Modernisasi yang Disaring, Bukan Ditelan
Berbeda dengan anggapan umum, warga Kampung Kuta tidak hidup terisolasi. Mereka mengenal pendidikan formal, menggunakan teknologi, dan berinteraksi dengan dunia luar. Namun, modernisasi tidak diberi kuasa penuh untuk mengubah struktur hidup mereka.
Rumah tetap dibangun dengan kesederhanaan, pola hidup kolektif tetap dijaga, dan alam tetap diperlakukan sebagai bagian dari kehidupan, bukan objek eksploitasi. Modernisasi diperlakukan sebagai alat, bukan tujuan. Dengan cara ini, Kampung Kuta membuktikan bahwa menerima kemajuan tidak harus berarti kehilangan jati diri.
Menantang Cara Kita Memaknai Pembangunan
Kisah Kampung Kuta menantang cara umum kita memaknai pembangunan. Selama ini, kemajuan sering diukur dari pertumbuhan ekonomi, ekspansi wilayah, dan peningkatan produksi. Kampung Kuta justru mengajarkan bahwa kemajuan juga bisa diukur dari kemampuan untuk membatasi diri.
Dalam konteks krisis lingkungan, konflik agraria, dan pembangunan yang kerap mengorbankan ruang hidup, pendekatan Kampung Kuta terasa semakin relevan. Mereka tidak menunggu regulasi negara atau tekanan global untuk menjaga alam. Nilai adat telah lebih dulu membentuk kesadaran kolektif tentang batas yang tidak boleh dilanggar.
Pelajaran Sunyi dari Kampung Kuta
Kawan GNFI, Kampung Kuta mungkin tidak menawarkan solusi instan atau model pembangunan yang bisa disalin mentah-mentah. Namun, kampung ini memberikan pelajaran sunyi yang penting: keberlanjutan tidak selalu lahir dari inovasi besar, tetapi sering kali dari keputusan sederhana untuk berhenti sebelum terlambat.

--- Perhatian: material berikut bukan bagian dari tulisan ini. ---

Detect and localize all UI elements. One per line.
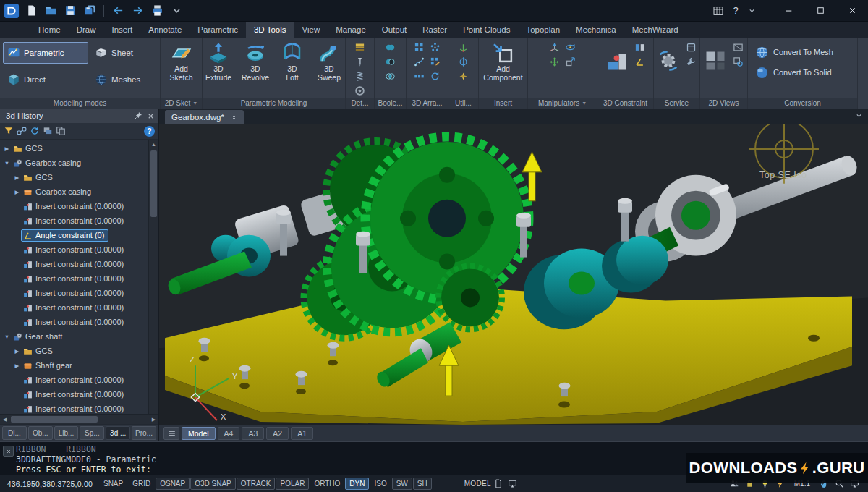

Di saat dunia berlomba untuk terus memperluas, Kampung Kuta memilih untuk menjaga. Di saat kemajuan sering diukur dari seberapa banyak yang bisa diambil, Kampung Kuta menunjukkan bahwa menahan diri juga merupakan bentuk kebijaksanaan. Barangkali, di tengah krisis ekologis hari ini, pelajaran paling berharga justru datang dari mereka yang berani berkata cukup.